Si 97% des Français s’accordent à penser que les entreprises « devraient y consacrer demain des moyens encore plus importants » (dont 64% « tout à fait d’accord »), ce qui démontre « l’évidence » de cet impératif pour l’opinion publique, seuls 30% estiment à l’heure actuelle que les entreprises agissent efficacement dans cette direction, 29% qu’elle informent bien sur les actions menées et les projet en cours.
La nécessité d’aller au-delà des obligations de « compte-rendu » et de « reporting » prévues initialement par la loi NRE, pour imposer peu à peu une obligation de « résultats » aux entreprises, semble s’imposer aujourd’hui comme une évidence du point de vue de ces professionnels.
« L’intégration du Développement Durable dans la gouvernance des entreprises » et « L’engagement à faire de la publicité responsable et à n’utiliser le développement durable que sur des bases sérieuses et reconnues, avec un contrôle déontologique » constituent avec « le conditionnement de la commercialisation des produits nouveaux à leur innocuité pour la santé » les trois mesures les plus prioritaires à mettre en oeuvre du point de vue des responsables qui se sont exprimés.
Ceci traduit sans doute le désir exprimé par des Directeurs du Développement Durable, professionnellement et personnellement impliqués de longue date sur ce terrain, de ne pas voir la thématique Développement Durable et environnementale être galvaudée le jour où elle se diffuse largement dans l’opinion et au sein des entreprises.
Viennent ensuite des mesures qui prévoiraient la mise en place de contraintes sur le plan énergétique (visant l’efficacité énergétique), environnemental (en faveur du recyclage et de valorisation des déchets ; visant les émissions de CO² et les GES) et social (en faveur de la formation des salariés au développement durable). Le souci de transparence et d’information vis-à-vis du consommateur apparaît également essentiel avec l’obligation de fournir des éléments relatifs à la sécurité sanitaire des produits.
D’autres mesures dotées d’une dimension fiscale, visant notamment à récompenser les entreprises vertueuses ou encore à soutenir l’ISR, quoique jugées nécessaires par une majorité de personnes interrogées, revêtent un caractère plus secondaire.
Cette hiérarchie des mesures prioritaires à mettre en oeuvre pour agir en faveur de la protection de l’environnement et du Développement Durable démontre la nécessité d’une dynamique complémentaire entre d’une part des actions qui relèvent avant tout de la volonté propre de l’entreprise, et d’autre part de contraintes qui émanent d’une source réglementaire.

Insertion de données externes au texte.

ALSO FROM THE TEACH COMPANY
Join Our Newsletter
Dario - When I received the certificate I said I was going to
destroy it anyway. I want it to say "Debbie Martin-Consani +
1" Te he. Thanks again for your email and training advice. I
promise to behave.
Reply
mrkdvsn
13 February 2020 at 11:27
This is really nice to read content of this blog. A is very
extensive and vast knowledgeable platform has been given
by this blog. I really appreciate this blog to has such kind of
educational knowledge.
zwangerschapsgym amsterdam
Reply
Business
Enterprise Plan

Si certains responsables croient avant tout au potentiel interne de leur entreprise pour mener à bien les démarches en faveur du Développement Durable, nombreux sont ceux qui appellent de leurs vœux un renforcement du cadre réglementaire et de la législation actuellement en vigueur pour l’atteinte de ces objectifs. 61% des personnes s’étant exprimé jugent souhaitable que l’Etat encadre par la réglementation ce type de démarches et lie la fiscalité aux résultats des entreprises en matière de développement durable pour stimuler le progrès. 84% d’entre eux sont à ce titre favorables à ce que le Grenelle de l’Environnement débouche sur des mesures contraignantes pour les entreprises, renforçant l’idée du besoin d’inscrire ces projets dans un cadre « contraignant ».

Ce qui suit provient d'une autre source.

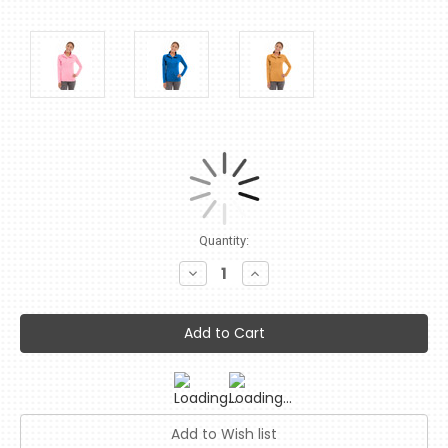
Current
Quantity:
Stock:
Decrease
Increase
Quantity:
Quantity:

Ce constat démontre une nouvelle fois la très grande proximité des positions partagées à la fois par l’Opinion et les Directeurs de Développement Durable eux-mêmes sur ce sujet. Alors même que les Français se disent majoritairement convaincus que les entreprises, qu’elles le veuillent ou non, se préoccuperont toutes demain d’environnement (75%), une proportion quasiment équivalente (73%) estiment que seule la contrainte par la loi peut obliger entreprises et consommateurs à changer leurs habitudes3.
En complément, les Directeurs de Développement Durable ayant exprimé leur opinion dans le cadre de cette consultation se prononcent à l’unanimité en faveur d’une multiplication des initiatives visant à stimuler les efforts fournis par les entreprises : tous estiment que l’Etat devrait prendre en compte dans ses appels d’offre publics les performances de développement durable de ses fournisseurs, dont 92% le pensent fermement ; De la même manière ils soulignent massivement la nécessité pour l’Etat d’encourager l’innovation et la recherche dans le Développement Durable.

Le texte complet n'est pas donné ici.